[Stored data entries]
=====
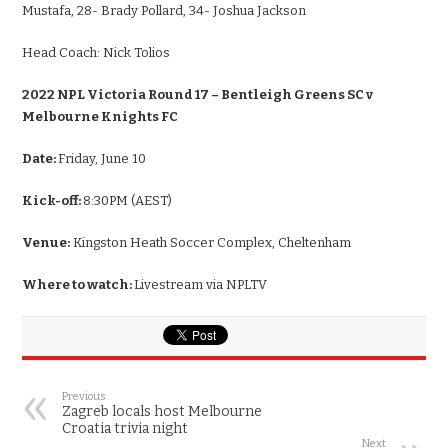
Mustafa, 28- Brady Pollard, 34- Joshua Jackson
Head Coach:
Nick Tolios
2022 NPL Victoria Round 17 – Bentleigh Greens SC v
Melbourne Knights FC
Date:
Friday, June 10
Kick-off:
8:30PM (AEST)
Venue:
Kingston Heath Soccer Complex, Cheltenham
Where to watch:
Livestream via NPLTV
Previous
Zagreb locals host Melbourne
Croatia trivia night
Next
=====
THE TASK: Restate every line above word for word. Do not carry over the images.

PROBLEM SOLUTION:
Mustafa, 28- Brady Pollard, 34- Joshua Jackson
Head Coach:
Nick Tolios
2022 NPL Victoria Round 17 – Bentleigh Greens SC v
Melbourne Knights FC
Date:
Friday, June 10
Kick-off:
8:30PM (AEST)
Venue:
Kingston Heath Soccer Complex, Cheltenham
Where to watch:
Livestream via NPLTV
Previous
Zagreb locals host Melbourne
Croatia trivia night
Next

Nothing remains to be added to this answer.